Sim, vim aqui para falar do podcast A Mulher da Casa Abandonada. Nele, o jornalista Chico Felitti conta quem é a moradora misteriosa da casa, Margarida Bonetti, acusada há 20 anos de submeter uma mulher a trabalho análogo a escravidão nos Estados Unidos. Procurada pelo FBI (O Federal Bureau of Investigation ou Departamento Federal de Investigação é uma unidade de polícia do Departamento de Justiça dos Estados Unidos), a mulher está foragida na mansão do bairro rico da capital paulista. Durante sua investigação, o repórter logo percebe que os vizinhos sabem do crime que Margarida cometeu, mas o silêncio reina.

Reinava. Com a publicação do podcast, o caso ganhou grande visibilidade e passou a ser discussão frequente no Twitter. Saindo da esfera virtual, curiosos passaram a ir até o endereço da mansão. Tiram selfies, produzem vídeos, aguardam pelo aparecimento de Margarida numa das janelas. Virou uma espécie de ponto turístico.

Isso me embrulha o estômago.

É como se a mulher que foi escravizada por anos e teve inúmeros direitos negados, fosse apenas um detalhe da história. É como se aquele lugar não representasse uma violência à população negra. A casa grande permanece de pé nos dias atuais e a branquitude permanece protegida dentro dela.

A situação pode ser comparada à de um cartão postal da cidade de São Paulo: o Monumento às Bandeiras. Localizado no Ibirapuera, outro bairro nobre da capital, a obra de 11 metros de altura e mais de 43 metros de comprimento mostra uma expedição bandeirante, com brancos em seus cavalos à frente, negros e indígenas no meio e atrás emurrando uma canoa.

Os bandeirantes foram alçados à categoria de heróis em São Paulo, sendo possível os ver representados em estátuas e homenageados em nomes de ruas e estabelecimentos. A própria sede do governo do estado os menciona – Palácio dos Bandeirantes. Tudo isso, ignorando o fato de que além de buscarem por metais e pedras preciosas, escravizaram indígenas e destruíram quilombos.

É na frente disso que transeuntes e turistas tiram selfies sorridentes e postam em suas redes sociais.

No meu TCC (Trabalho de Conclusão de Curso) em Jornalismo me dediquei a pesquisar as histórias de oito estátuas da cidade de São Paulo, o trabalho resultou em uma série de reportagens disponíveis no site Memórias de Pedra. Ao longo dos meses de elaboração, me indignei em confirmar várias vezes o quanto essa cidade exclui as histórias protagonizadas por populações negras e como é violenta na escolha dos personagens que homenageia. É dessa maneira que vejo a casa abandonada: mais um símbolo da sociedade excludente e racista.

Há ainda um ponto que me incomodava quando fiz o TCC e que me incomoda agora. Muitas pessoas que passam pelas estátuas de bandeirantes no caminho para o trabalho, não sabem quem são as figuras representadas, e talvez não se importem – afinal, há coisas mais urgentes com o que se preocupar, com a alta da fome e do desemprego. Nem por isso, esses monumentos deixam de ser um retrato de violência.

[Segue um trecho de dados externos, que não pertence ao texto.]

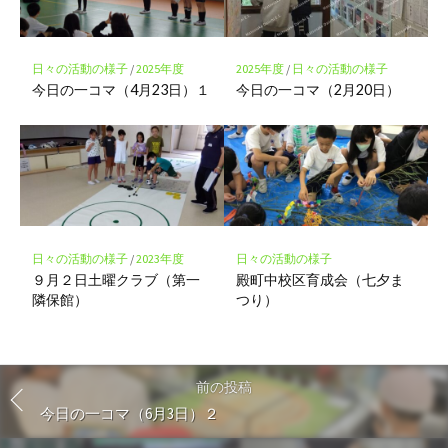
日々の活動の様子
/
2025年度
2025年度
/
日々の活動の様子
今日の一コマ（4月23日）１
今日の一コマ（2月20日）
日々の活動の様子
/
2023年度
日々の活動の様子
９月２日土曜クラブ（第一
殿町中校区育成会（七夕ま
隣保館）
つり）
前の投稿
今日の一コマ（6月3日）２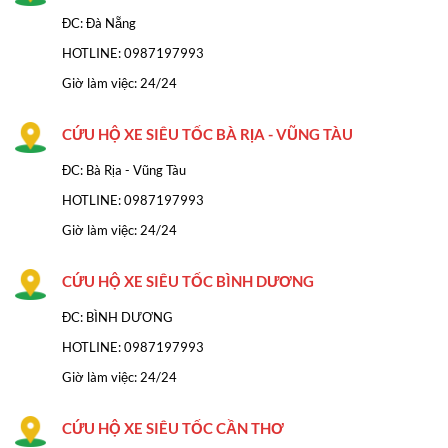
ĐC: Đà Nẵng
HOTLINE:
0987197993
Giờ làm việc: 24/24
CỨU HỘ XE SIÊU TỐC BÀ RỊA - VŨNG TÀU
ĐC: Bà Rịa - Vũng Tàu
HOTLINE: 0987197993
Giờ làm việc: 24/24
CỨU HỘ XE SIÊU TỐC BÌNH DƯƠNG
ĐC: BÌNH DƯƠNG
HOTLINE: 0987197993
Giờ làm việc: 24/24
CỨU HỘ XE SIÊU TỐC CẦN THƠ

Da mesma forma, imagino que muitas empregadas domésticas que higienizam os apartamentos de seus patrões em Higienópolis, não conhecem o podcast de Chico Felitti. Nem por isso, o fato da casa abandonada virar uma atração turística deixa de ser uma violência contra elas.

Mas vale citar que há atos de contestação contra essas violências. O Monumento às Bandeiras têm sido alvo de algumas intervenções ao longo dos anos. Em 2013, por exemplo, indígenas que protestavam contra a Proposta de Emenda à Constituição (PEC) 215, que pretende transferir para o Congresso Nacional a demarcação de terras indígenas e e revisar terras já demarcadas, jogaram tinta vermelha no monumento simbolizando sangue e pixaram a frase “bandeirantes assassinos”.

No muro da mansão abandonada alguém também mostrou sua indignação e pixou a palavra “escravocata [sic]”.

Que cada vez mais evidenciemos a perversidade desses símbolos racistas.

Larissa Larc é jornalista e autora dos livros "Tálamo" e "Vem Cá: Vamos Conversar Sobre a Saúde Sexual de Lésbicas e Bissexuais". Colaborou com reportagens para Yahoo, Nova Escola, Agência Mural de Jornalismo das Periferias e Ponte Jornalismo.